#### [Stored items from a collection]
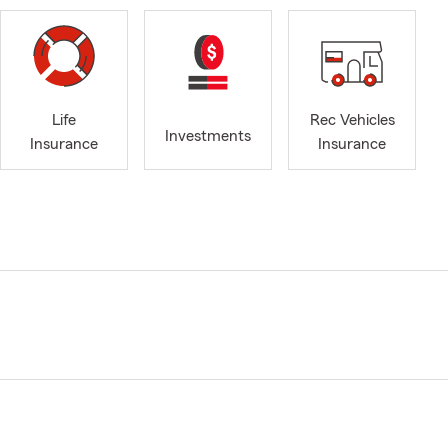
Life
Rec Vehicles
Investments
Insurance
Insurance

#### [WHAT YOU WILL DO]
All entries should be given again exactly, except that pictures are to be excluded.

#### [ANSWER TO THIS EXERCISE]
Life
Rec Vehicles
Investments
Insurance
Insurance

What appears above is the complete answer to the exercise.